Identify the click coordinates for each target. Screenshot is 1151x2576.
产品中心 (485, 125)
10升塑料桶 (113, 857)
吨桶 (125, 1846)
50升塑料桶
--------
Work order:
The records above are to be given again in full, word for word.

Solution to the exercise:
Identify the click coordinates for each target. Screenshot is 1151x2576.
产品中心 (485, 125)
10升塑料桶 (113, 857)
吨桶 (125, 1846)
50升塑料桶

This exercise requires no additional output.